The current process of mortgage applications has been described as a “train wreck of an opportunity” for an identity thief.
Speaking to IT Security Guru, Egress CEO Tony Pepper said that when you’re applying for a mortgage, you’re expected to submit large quantities of highly sensitive personal information to your lender, such as copies of your passport, pay checks and bank statements.
“However, in the overwhelming majority of cases, lenders do not provide you with a secure mechanism for doing this – in fact, there is almost a resistance within the industry to accept information via any other channel than plaintext email,” he said.
“There’s a perception that secure communication can slow down or impede business processes. While this might be true of more outdated mechanisms, greater consideration needs to be paid to data protection.
“Given how many people apply for mortgages each year, hundreds of thousands of documents are inevitably being transmitted in plaintext. The opportunity for a breach due to human error – information sent to the wrong email address, for example – or intentional attack – via unauthorised access within an organisation if inboxes are shared or emails forwarded without consent – is huge.”
Asked if mortgage lenders be following industry best practice on secure communication, Pepper said that they “absolutely” should, as they need to be compliant with the Data Protection Act when submitting documents.
He said: “Data breaches not only have the potential to cause untold harm for the individuals involved, but can also seriously damage a business’ reputation and lead to fines of up to £500,000 from the ICO. In fact, we recently undertook an FOI request to the ICO that showed breaches for lenders had increased by 200 per cent in 2014 when compared to the same period in 2013.
“As publicity of breaches increases, the mortgage industry will have no choice other than to improve information security measures when it comes to submission of documents, as well as for other electronic communications. Inevitably, not only will this protect the firm from enforcement action by the ICO, it will also improve the confidence that their clients have in them.”
A spokesperson for the Information Commissioner’s Office, said: “Under the Data Protection Act, it is the organisations responsibility to make sure they have adequate security in place to keep the personal information they are processing secure.

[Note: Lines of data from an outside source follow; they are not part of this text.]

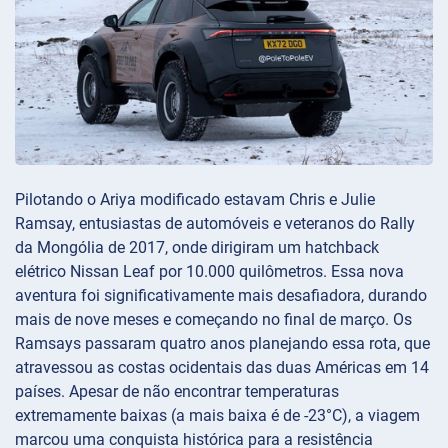
Pilotando o Ariya modificado estavam Chris e Julie
Ramsay, entusiastas de automóveis e veteranos do Rally
da Mongólia de 2017, onde dirigiram um hatchback
elétrico Nissan Leaf por 10.000 quilômetros. Essa nova
aventura foi significativamente mais desafiadora, durando
mais de nove meses e começando no final de março. Os
Ramsays passaram quatro anos planejando essa rota, que
atravessou as costas ocidentais das duas Américas em 14
países. Apesar de não encontrar temperaturas
extremamente baixas (a mais baixa é de -23°C), a viagem
marcou uma conquista histórica para a resistência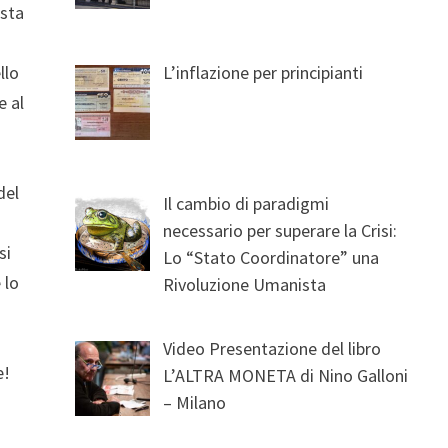
esta
llo
L’inflazione per principianti
e al
del
Il cambio di paradigmi
necessario per superare la Crisi:
si
Lo “Stato Coordinatore” una
 lo
Rivoluzione Umanista
e
Video Presentazione del libro
e!
L’ALTRA MONETA di Nino Galloni
– Milano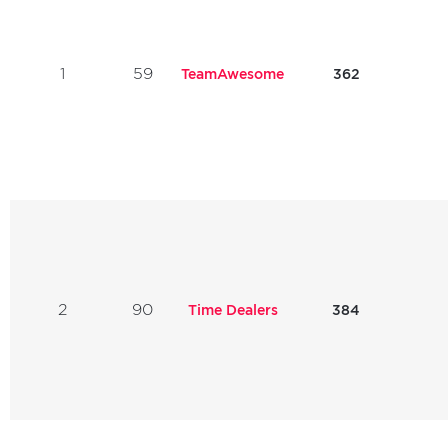
1
59
TeamAwesome
362
2
90
Time Dealers
384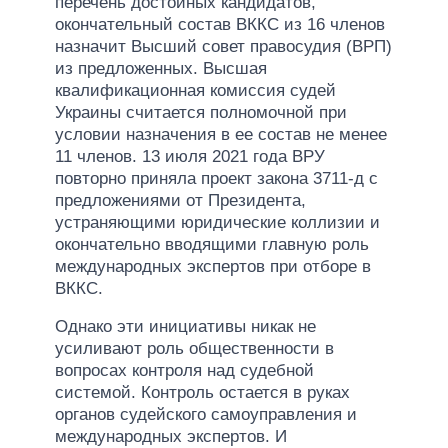
перечень достойных кандидатов,
окончательный состав ВККС из 16 членов
назначит Высший совет правосудия (ВРП)
из предложенных. Высшая
квалификационная комиссия судей
Украины считается полномочной при
условии назначения в ее состав не менее
11 членов. 13 июля 2021 года ВРУ
повторно приняла проект закона 3711-д с
предложениями от Президента,
устраняющими юридические коллизии и
окончательно вводящими главную роль
международных экспертов при отборе в
ВККС.
Однако эти инициативы никак не
усиливают роль общественности в
вопросах контроля над судебной
системой. Контроль остается в руках
органов судейского самоуправления и
международных экспертов. И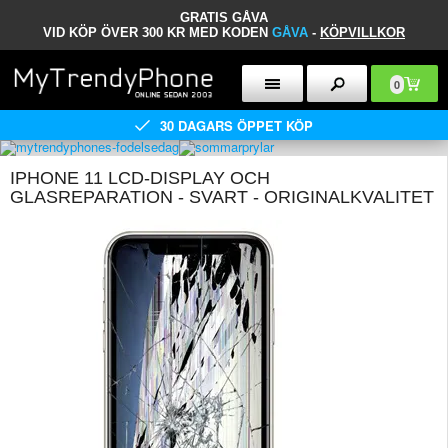
GRATIS GÅVA
VID KÖP ÖVER 300 KR MED KODEN
GÅVA
-
KÖPVILLKOR
0
30 DAGARS ÖPPET KÖP
IPHONE 11 LCD-DISPLAY OCH
GLASREPARATION - SVART - ORIGINALKVALITET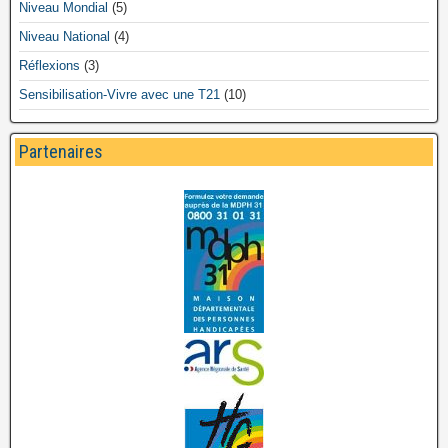
Niveau Mondial
(5)
Niveau National
(4)
Réflexions
(3)
Sensibilisation-Vivre avec une T21
(10)
Partenaires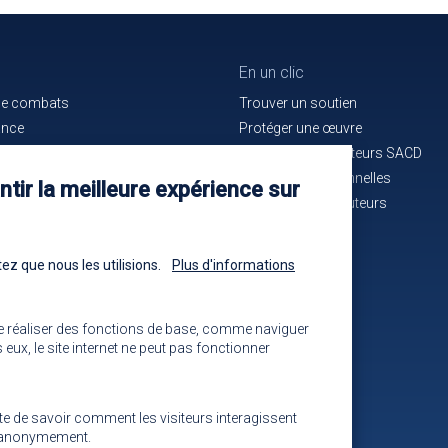
En un clic
de combats
Trouver un soutien
ance
Protéger une œuvre
e bon service
La maison des auteurs SACD
ués de presse
Alertes professionnelles
tir la meilleure expérience sur
n cours d'identification
La mutuelle des auteurs
-nous !
Les annonces
ez que nous les utilisions.
Plus d'informations
e réaliser des fonctions de base, comme naviguer
eux, le site internet ne peut pas fonctionner
ite de savoir comment les visiteurs interagissent
ns anonymement.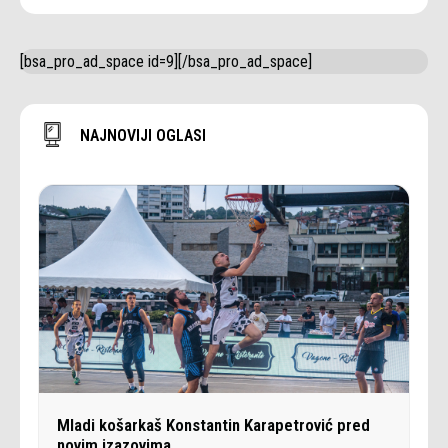
[bsa_pro_ad_space id=9][/bsa_pro_ad_space]
NAJNOVIJI OGLASI
Mladi košarkaš Konstantin Karapetrović pred
novim izazovima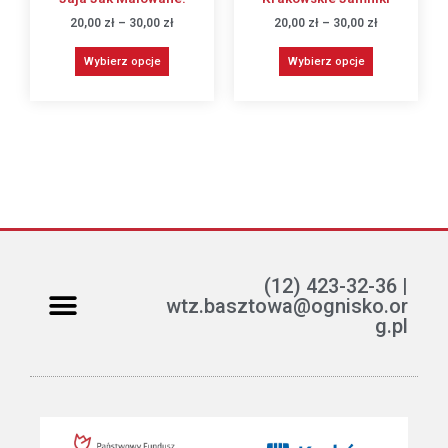
20,00
zł
–
30,00
zł
20,00
zł
–
30,00
zł
Wybierz opcje
Wybierz opcje
(12) 423-32-36 |
wtz.basztowa@ognisko.or
g.pl
Jak można pomóc?
ETR – teksty łatwe do czytania i rozumienia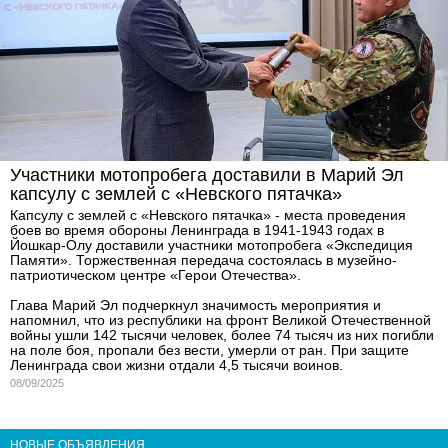
Участники мотопробега доставили в Марий Эл
капсулу с землей с «Невского пятачка»
Капсулу с землей с «Невского пятачка» - места проведения
боев во время обороны Ленинграда в 1941-1943 годах в
Йошкар-Олу доставили участники мотопробега «Экспедиция
Памяти». Торжественная передача состоялась в музейно-
патриотическом центре «Герои Отечества».
Глава Марий Эл подчеркнул значимость мероприятия и
напомнил, что из республики на фронт Великой Отечественной
войны ушли 142 тысячи человек, более 74 тысяч из них погибли
на поле боя, пропали без вести, умерли от ран. При защите
Ленинграда свои жизни отдали 4,5 тысячи воинов.
08/09/2025
НОВЫЕ ОБЪЯВЛЕНИЯ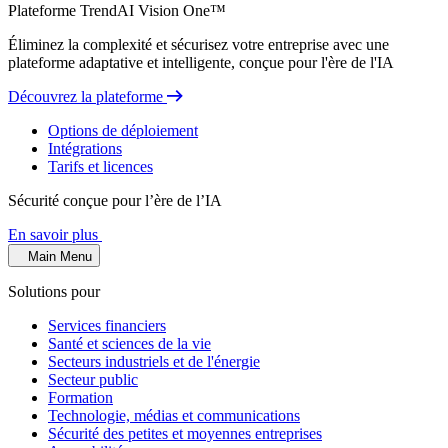
Plateforme TrendAI Vision One™
Éliminez la complexité et sécurisez votre entreprise avec une
plateforme adaptative et intelligente, conçue pour l'ère de l'IA
Découvrez la plateforme
Options de déploiement
Intégrations
Tarifs et licences
Sécurité conçue pour l’ère de l’IA
En savoir plus
Main Menu
Solutions pour
Services financiers
Santé et sciences de la vie
Secteurs industriels et de l'énergie
Secteur public
Formation
Technologie, médias et communications
Sécurité des petites et moyennes entreprises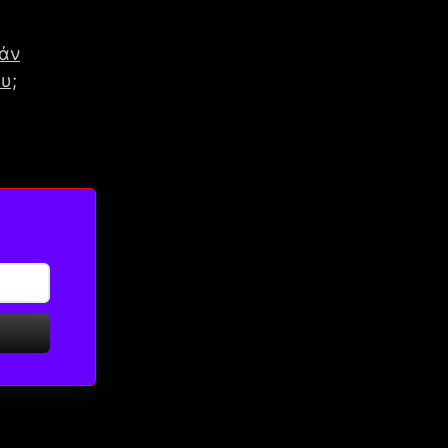
τάν
υ;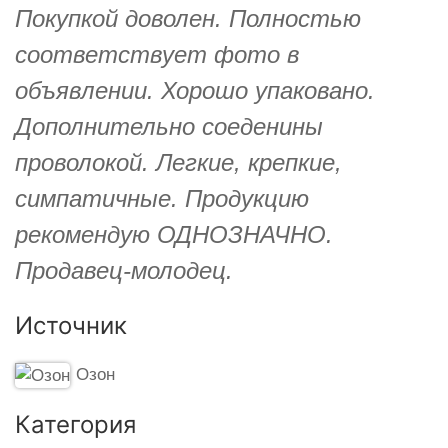
Покупкой доволен. Полностью
соответствует фото в
объявлении. Хорошо упаковано.
Дополнительно соеденины
проволокой. Легкие, крепкие,
симпатичные. Продукцию
рекомендую ОДНОЗНАЧНО.
Продавец-молодец.
Источник
Озон
Категория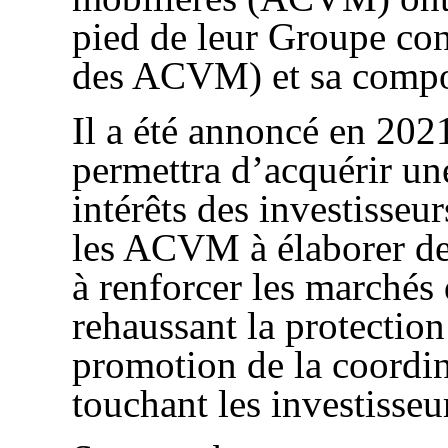
pied de leur Groupe con
des ACVM) et sa composi
Il a été annoncé en 2
permettra d’acquérir u
intérêts des investisseu
les ACVM à élaborer des
à renforcer les marchés
rehaussant la protection 
promotion de la coordin
touchant les investisseu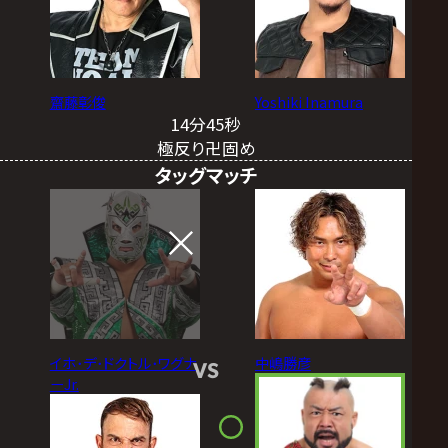
齋藤彰俊
Yoshiki Inamura
14分45秒
極反り卍固め
タッグマッチ
イホ･デ･ドクトル･ワグナ
中嶋勝彦
VS
ーJr.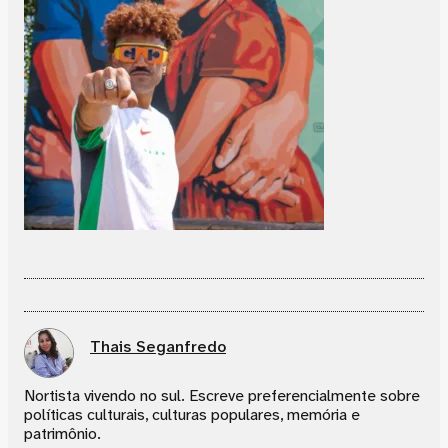
Thais Seganfredo
Nortista vivendo no sul. Escreve preferencialmente sobre
políticas culturais, culturas populares, memória e
patrimônio.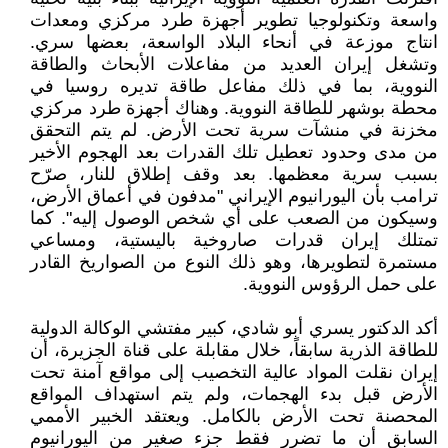
واسعة وتكنولوجيا تطوير أجهزة طرد مركزي ومعدات
انتاج موزعة في أنحاء البلاد الواسعة، بعضها سري.
وتشغل إيران العديد من مفاعلات الأبحاث والطاقة
النووية، بما في ذلك مفاعل طاقة تديره روسيا في
محطة بوشهر للطاقة النووية. وهناك أجهزة طرد مركزي
مخزنة في منشآت سرية تحت الأرض. لم يتم التحقق
من مدى وحدود تعطيل تلك القدرات بعد الهجوم الأخير
بسبب سرية معظمها. بعد وقف إطلاق للنار، صرّح
ترامب بأن اليورانيوم الإيراني "مدفون في أعماق الأرض،
وسيكون من الصعب على أي شخص الوصول إليه". كما
تمتلك إيران قدرات صاروخية باليستية، ومساعي
مستمرة لتطويرها، وهو ذلك النوع من الصواريخ القادر
على حمل الرؤوس النووية.
أكد الدكتور يسري أبو شادي، كبير مفتشي الوكالة الدولية
للطاقة الذرية سابقاً، خلال مقابلة على قناة الجزيرة، أن
إيران نقلت المواد عالية التخصيب إلى مواقع آمنة تحت
الأرض قبل بدء الهجمات، ولم يتم استهداف المواقع
المحصنة تحت الأرض بالكامل. ويعتقد الخبير الأممي
السابق أن ما تضرر فقط جزء صغير من اليورانيوم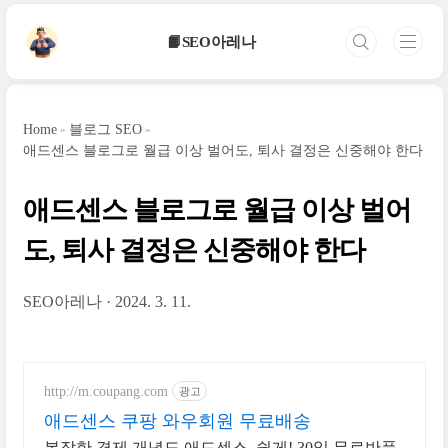
본문 바로가기
📙SEO아레나
Home
블로그 SEO
애드센스 블로그로 월급 이상 벌어도, 퇴사 결정은 신중해야 한다
애드센스 블로그로 월급 이상 벌어
도, 퇴사 결정은 신중해야 한다
SEO아레나
2024. 3. 11.
http://m.coupang.com
광고
애드센스 쿠팡 와우회원 무료배송
복잡한 경제 개념도 애드센스, 쉽게! 30일 무료반품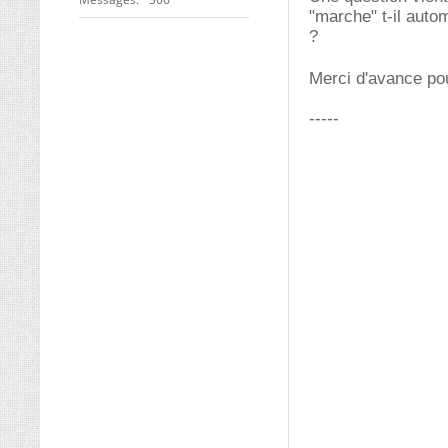
"marche" t-il auto
?
Merci d'avance pou
-----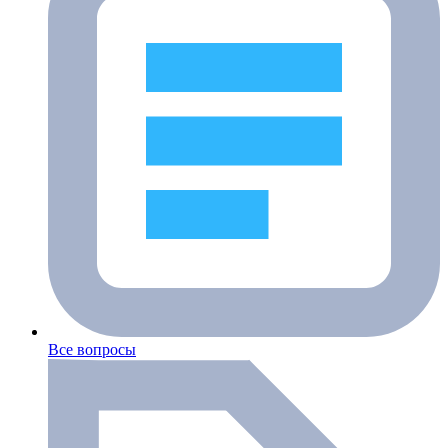
Все вопросы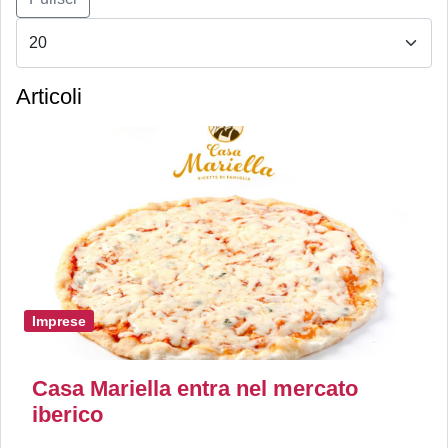
Articoli
Imprese
Casa Mariella entra nel mercato
iberico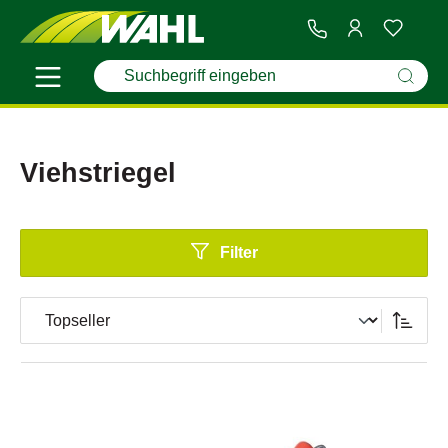
Viehstriegel
Filter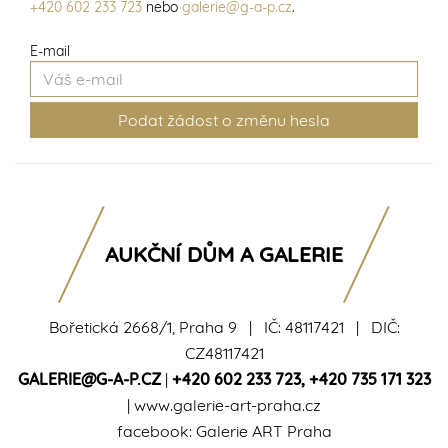
+420 602 233 723
nebo
galerie@g-a-p.cz
.
E-mail
AUKČNÍ DŮM A GALERIE
Bořetická 2668/1, Praha 9 | IČ: 48117421 | DIČ:
CZ48117421
GALERIE@G-A-P.CZ
|
+420 602 233 723
,
+420 735 171 323
|
www.galerie-art-praha.cz
facebook:
Galerie ART Praha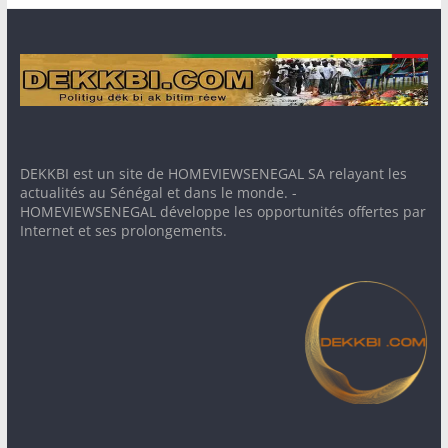
DEKKBI est un site de HOMEVIEWSENEGAL SA relayant les
actualités au Sénégal et dans le monde. -
HOMEVIEWSENEGAL développe les opportunités offertes par
Internet et ses prolongements.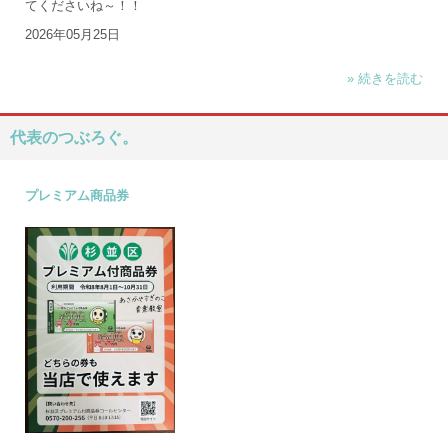
てくださいね～！！
2026年05月25日
» 続きを読む
代表のつぶろぐ。
プレミアム商品券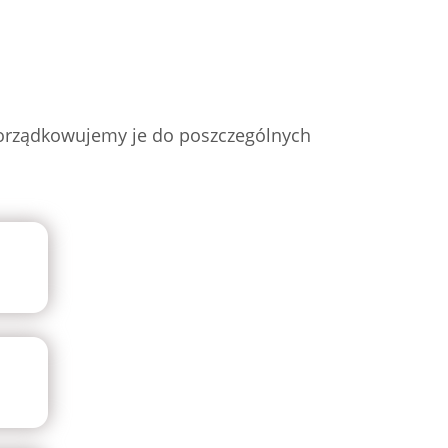
porządkowujemy je do poszczególnych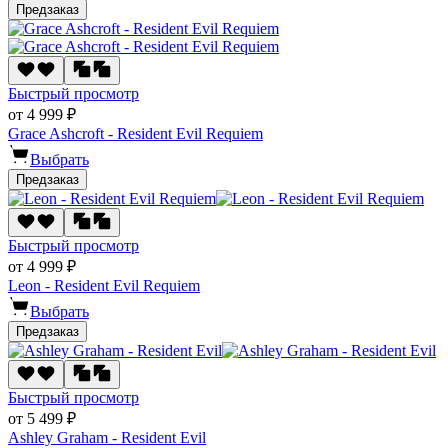
Предзаказ
Быстрый просмотр
от 4 999 ₽
Grace Ashcroft - Resident Evil Requiem
Выбрать
Предзаказ
Быстрый просмотр
от 4 999 ₽
Leon - Resident Evil Requiem
Выбрать
Предзаказ
Быстрый просмотр
от 5 499 ₽
Ashley Graham - Resident Evil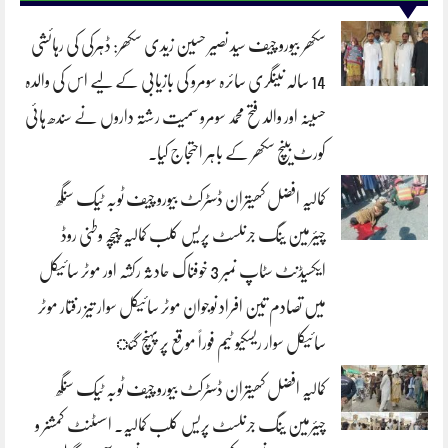
سکھر بیورو چیف سید نصیر حسین زیدی سکھر: ڈہرکی کی رہائشی
14 سالہ نینگری سائرہ سومرو کی بازیابی کے لیے اس کی والدہ
حسینہ اور والد فتح محمد سومرو سمیت رشتہ داروں نے سندھ ہائی
کورٹ بینچ سکھر کے باہر احتجاج کیا۔
کمالیہ افضل کھیتران ڈسٹرکٹ بیورو چیف ٹوبہ ٹیک سنگھ
چیئرمین ینگ جرنلسٹ پریس کلب کمالیہ چیچہ وطنی روڈ
ایکسیڈنٹ سٹاپ نمبر 3 خوفناک حادثہ رکشہ اور موٹر سائیکل
میں تصادم تین افراد نوجوان موٹر سائیکل سوار تیز رفتار موٹر
سائیکل سوار ریسکیو ٹیم فوراً موقع پر پہنچ گئ
کمالیہ افضل کھیتران ڈسٹرکٹ بیورو چیف ٹوبہ ٹیک سنگھ
چیئرمین ینگ جرنلسٹ پریس کلب کمالیہ۔ اسسٹنٹ کمشنر و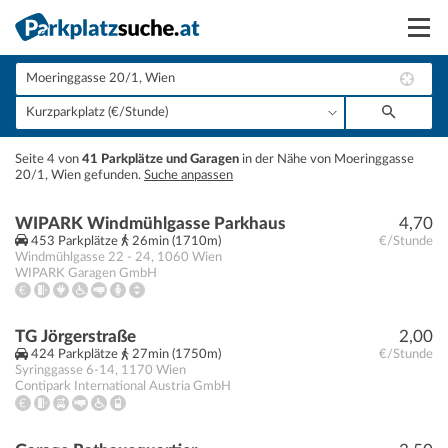
Suchen
Vermieten
+
Seite 4 von
41 Parkplätze und Garagen
in der Nähe von Moeringgasse
Anmelden
20/1, Wien gefunden.
Suche anpassen
−
WIPARK Windmühlgasse Parkhaus
4,70
453 Parkplätze
26min (1710m)
€/Stunde
Windmühlgasse 22 - 24
,
1060
Wien
WIPARK Garagen GmbH
TG Jörgerstraße
2,00
424 Parkplätze
27min (1750m)
€/Stunde
Syringgasse 6-14
,
1170
Wien
Contipark International Austria GmbH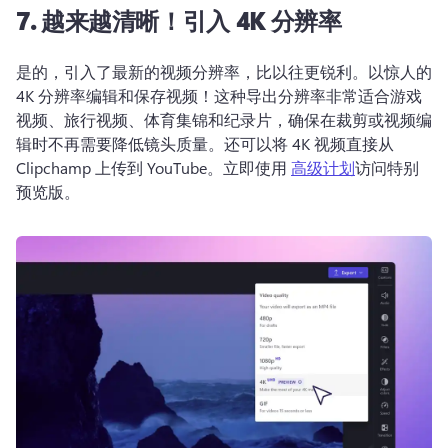
7. 越来越清晰！引入 4K 分辨率
是的，引入了最新的视频分辨率，比以往更锐利。以惊人的 
4K 分辨率编辑和保存视频！这种导出分辨率非常适合游戏
视频、旅行视频、体育集锦和纪录片，确保在裁剪或视频编
辑时不再需要降低镜头质量。还可以将 4K 视频直接从 
Clipchamp 上传到 YouTube。立即使用 
高级计划
访问特别
预览版。 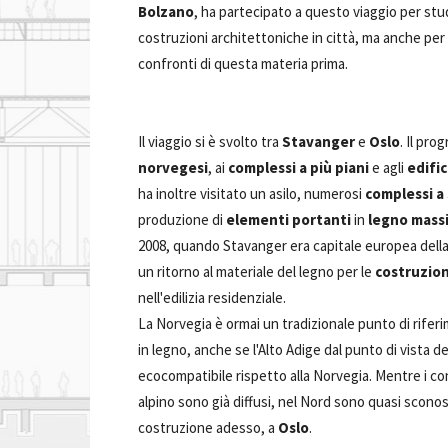
Bolzano
, ha partecipato a questo viaggio per studi
costruzioni architettoniche in città, ma anche per
confronti di questa materia prima.
Il viaggio si è svolto tra
Stavanger
e
Oslo
. Il pro
norvegesi
, ai
complessi a più piani
e agli
edific
ha inoltre visitato un asilo, numerosi
complessi a
produzione di
elementi portanti
in
legno massi
2008, quando Stavanger era capitale europea della 
un ritorno al materiale del legno per le
costruzion
nell'edilizia residenziale.
La Norvegia è ormai un tradizionale punto di rife
in legno, anche se l'Alto Adige dal punto di vista de
ecocompatibile rispetto alla Norvegia. Mentre i co
alpino sono già diffusi, nel Nord sono quasi sconosc
costruzione adesso, a
Oslo
.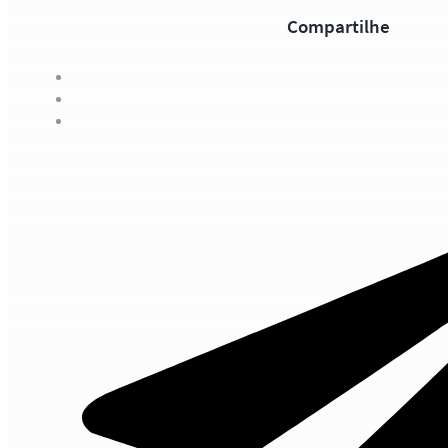
Compartilhe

“The organisation must be taking steps to make sure the information isn’t disclosed, this includes making sure there’s an adequate checking system in place to make sure documents aren’t sent to the wrong address.
“If they are dealing with sensitive information, such as information about an individual’s health, then the measures they have in place should reflect the sensitivity of the information being handled. This may include sending information via recorded delivery rather than through the standard mail.
“The organisation or company concerned should be able to explain the measures they have in place to keep people’s details safe.”
Asked if there is a better or even a national standard method of transmitting documents securely Pepper said: “Currently there isn’t a national standard for submitting documents – and that’s really the crux of the problem. This is an issue that not only mor
tgage lenders face but also legal firms, insurers, public bodies and Government departments, and health providers, amongst others.
“These organisations’ activities rely on receiving vast amounts of sensitive information from citizens and clients, as well as the wider supply chain, but without understanding of how to do this securely, they’re inevitably putting this data at risk.”
The Council of Mortgage Lenders declined the opportunity to comment. TSB said in a tweet that “security is our primary concern. Customers can choose to come into branch & submit their documents face to face”.
Financial advice website Love Money said in a tweet that the “mortgage process getting more technological, only matter of time before more secure online method developed”.